● What is expected
Print the listing below only from the line that has "to Address SENCO" through the line that has "Design of a Forklift Hydraulic S", exactly, and drop any picture.

● Data extract
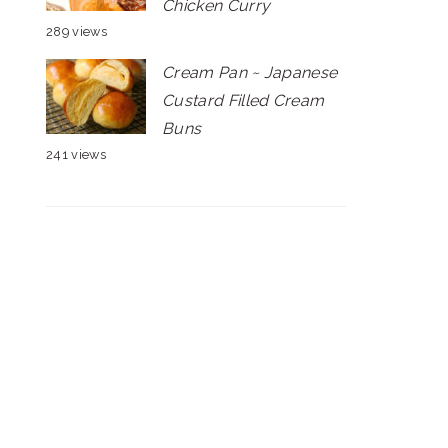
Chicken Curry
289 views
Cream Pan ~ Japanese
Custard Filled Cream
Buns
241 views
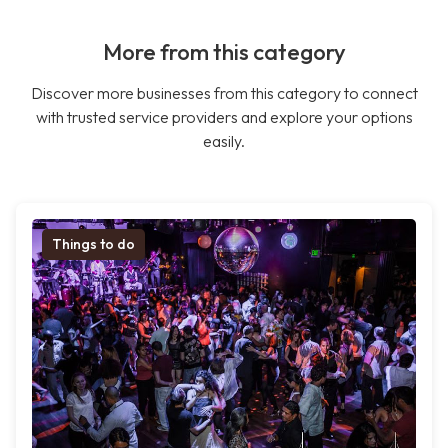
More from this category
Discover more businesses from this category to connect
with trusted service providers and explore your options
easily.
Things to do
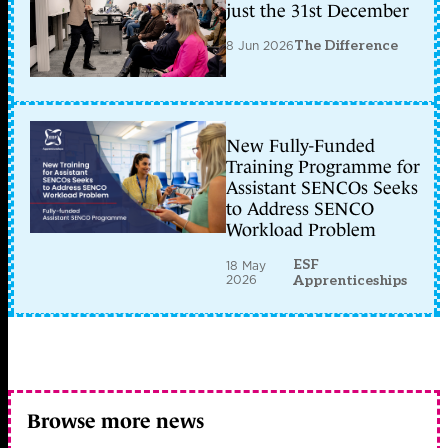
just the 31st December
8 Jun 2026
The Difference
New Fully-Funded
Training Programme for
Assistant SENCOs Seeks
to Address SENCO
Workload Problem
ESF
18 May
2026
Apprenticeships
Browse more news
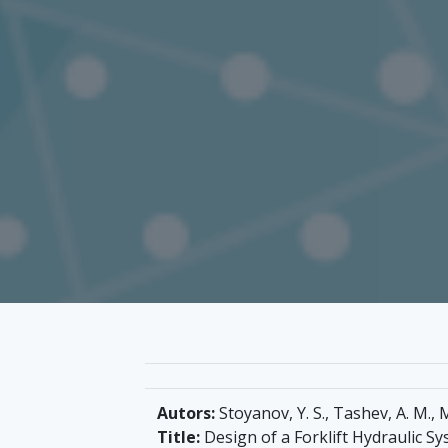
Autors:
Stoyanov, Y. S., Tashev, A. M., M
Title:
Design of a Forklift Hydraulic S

--

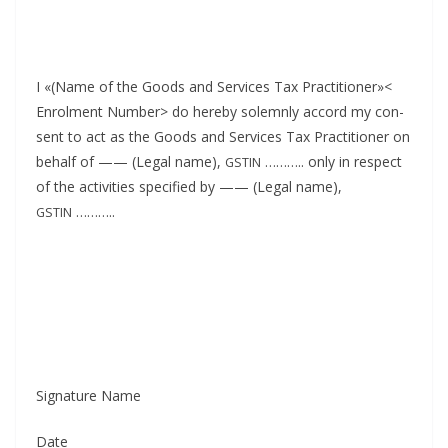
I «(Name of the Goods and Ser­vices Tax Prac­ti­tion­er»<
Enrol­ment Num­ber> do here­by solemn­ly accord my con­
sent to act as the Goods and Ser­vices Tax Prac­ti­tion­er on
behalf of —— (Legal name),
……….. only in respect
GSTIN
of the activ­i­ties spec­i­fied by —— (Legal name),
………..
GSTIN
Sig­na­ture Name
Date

● Finished task
to Address SENCO
Workload Problem
ESF
18 May
2026
Apprenticeships
Browse more news
Autors:
Stoyanov, Y. S., Tashev, A. M., M
Title:
Design of a Forklift Hydraulic S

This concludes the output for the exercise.